◆ **EXERCISE BRIEF**:
The output should be all lines of the entries below in which the word "farmacias" occurs.
>>>>
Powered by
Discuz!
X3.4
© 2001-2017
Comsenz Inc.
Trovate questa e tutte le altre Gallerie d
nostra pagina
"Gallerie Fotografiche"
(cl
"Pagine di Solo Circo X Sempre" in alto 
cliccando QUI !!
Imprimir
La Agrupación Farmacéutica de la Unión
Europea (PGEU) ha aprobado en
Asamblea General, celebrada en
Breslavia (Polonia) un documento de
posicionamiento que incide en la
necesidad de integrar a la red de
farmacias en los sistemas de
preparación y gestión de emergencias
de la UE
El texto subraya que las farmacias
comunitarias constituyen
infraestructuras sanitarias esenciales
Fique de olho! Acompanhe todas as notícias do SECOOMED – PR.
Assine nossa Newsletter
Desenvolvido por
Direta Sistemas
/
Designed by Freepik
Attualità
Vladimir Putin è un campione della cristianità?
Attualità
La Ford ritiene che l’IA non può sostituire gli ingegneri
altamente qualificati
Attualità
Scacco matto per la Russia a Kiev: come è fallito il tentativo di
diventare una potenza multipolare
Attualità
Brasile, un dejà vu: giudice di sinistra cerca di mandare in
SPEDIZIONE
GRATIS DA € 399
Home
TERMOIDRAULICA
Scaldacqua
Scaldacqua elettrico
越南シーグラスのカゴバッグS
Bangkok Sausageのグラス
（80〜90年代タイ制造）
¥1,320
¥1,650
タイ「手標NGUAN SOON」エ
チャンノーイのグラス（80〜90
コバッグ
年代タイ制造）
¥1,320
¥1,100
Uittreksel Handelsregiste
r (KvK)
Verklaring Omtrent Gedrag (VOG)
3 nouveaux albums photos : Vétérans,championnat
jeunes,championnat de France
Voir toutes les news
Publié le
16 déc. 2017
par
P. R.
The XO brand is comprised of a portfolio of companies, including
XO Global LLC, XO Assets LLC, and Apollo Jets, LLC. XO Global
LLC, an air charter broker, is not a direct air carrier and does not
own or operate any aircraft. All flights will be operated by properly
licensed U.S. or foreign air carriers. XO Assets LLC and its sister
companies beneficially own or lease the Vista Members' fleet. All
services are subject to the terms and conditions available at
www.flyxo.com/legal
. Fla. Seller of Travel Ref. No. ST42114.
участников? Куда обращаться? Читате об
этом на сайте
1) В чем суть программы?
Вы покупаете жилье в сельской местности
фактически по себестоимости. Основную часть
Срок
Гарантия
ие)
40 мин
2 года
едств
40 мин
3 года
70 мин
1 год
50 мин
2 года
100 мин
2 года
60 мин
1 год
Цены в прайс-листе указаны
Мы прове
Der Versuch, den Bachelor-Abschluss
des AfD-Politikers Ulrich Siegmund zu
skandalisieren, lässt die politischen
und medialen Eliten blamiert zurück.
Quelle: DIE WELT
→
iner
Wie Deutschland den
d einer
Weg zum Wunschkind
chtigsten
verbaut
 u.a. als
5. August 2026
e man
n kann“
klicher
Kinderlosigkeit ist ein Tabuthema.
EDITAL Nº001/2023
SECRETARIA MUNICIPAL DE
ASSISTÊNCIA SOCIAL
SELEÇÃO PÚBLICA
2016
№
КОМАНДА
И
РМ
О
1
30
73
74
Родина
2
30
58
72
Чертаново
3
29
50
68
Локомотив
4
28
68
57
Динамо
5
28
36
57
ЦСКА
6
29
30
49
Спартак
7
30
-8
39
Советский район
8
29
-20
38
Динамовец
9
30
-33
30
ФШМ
<<<<
◆ **SOLUTION FOR THIS EXERCISE**:
farmacias en los sistemas de
El texto subraya que las farmacias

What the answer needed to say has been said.